Great Witley plays a part in my family history. My grandfather (above) used to be employed during shooting parties in the village in the 1920s. When the film Gosforth Park came out, it became a firm favourite of mine, not only for being a murder mystery, but because it appeared to portray what my grandfather would have experienced in his role as a member of staff at the shooting parties, allegedly at Witley Court. I even imagined that my grandmother, a parlour maid, might have met my grandfather at one of these events.

The truth of the matter is less glamorous, as the timescale doesn't quite fit the facts. My grandfather was employed as a gardener in the 1930s at a country house called The Foxhills in Wombourne, some 20 miles away in Staffordshire. On shooting weekends he, along with all the under-gardeners, would be called to Great Witley to be beaters, walking across the fields with sticks, beating the undergrowth to flush out the game for the shooters.

But by this time the famous Witley Court had been sold by its extravagant owner and so the shoots were organised from the nearby Hundred House Hotel.


Hundred House Hotel, Great Witley
(sold in December 2013 and expected to remain a prestigious hotel)
photo courtesy of geograph.org.uk


But my grandfather had another link to Great Witley. His mother, Jane Hick, grew up there. 

I discovered Jane on the 1881 census in Great Witley, working as a domestic servant. In 1891 she was a cook and housekeeper in London.

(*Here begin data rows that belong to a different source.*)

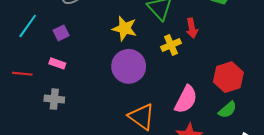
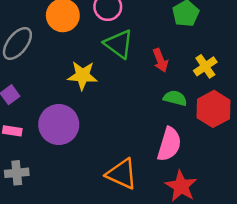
yellow cross: (171, 45) -> (205, 66), moved
purple circle: (129, 66) -> (59, 125), moved
green semicircle: (228, 110) -> (175, 98), moved, turned -114

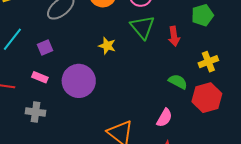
red arrow: (160, 60) -> (174, 36), moved
yellow star: (82, 76) -> (107, 46), size x0.7
pink semicircle: (169, 144) -> (164, 118), size x0.7

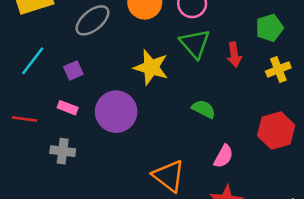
yellow star: (107, 46) -> (151, 67), size x1.6
yellow cross: (208, 62) -> (278, 69), moved
green semicircle: (178, 82) -> (204, 109), moved

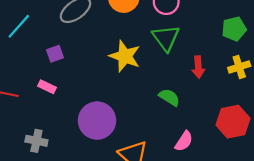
red arrow: (234, 55) -> (198, 67), moved
cyan line: (33, 61) -> (19, 26), moved
purple circle: (116, 112) -> (97, 121), moved
gray cross: (63, 151) -> (36, 141), moved

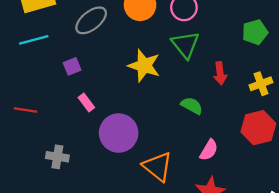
cyan line: (19, 26) -> (34, 40), turned 36
yellow cross: (239, 67) -> (261, 84), moved
pink rectangle: (47, 87) -> (86, 102), moved, turned 30

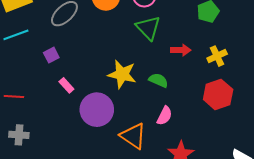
yellow star: (144, 66) -> (122, 74), moved
red arrow: (220, 73) -> (181, 50), turned -78
pink semicircle: (209, 150) -> (164, 116), moved
gray cross: (57, 157) -> (19, 135), moved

But I hadn't been able to locate her on earlier censuses. So thinking it was about time for another try, I decided to track her father instead, in the hope of finding Jane in the same household.

James Hick, born in 1834 in Herefordshire, duly turned up on the 1871 census with his wife Eleanor and his step-daughter Jane Williams. This explained why I'd failed to find her under the name Jane Hick. Perhaps Jane had been the result of a previous marriage.

Wind back ten years to 1861, the year Jane was born, and there is she is, Jane Williams, aged 2 months, grand-daughter to the head of the household, Thomas Williams, living in Little Witley, with Thomas's unmarried daughter Eleanor, aged 20.

And at the bottom the other inhabitants are listed. Two lodgers. One of them, James Hick, aged 27.

So, was James the father of 2 month-old Jane? Or did he take on the baby when he married Eleanor later that year? Perhaps Jane's birth or baptism records will tell the tale!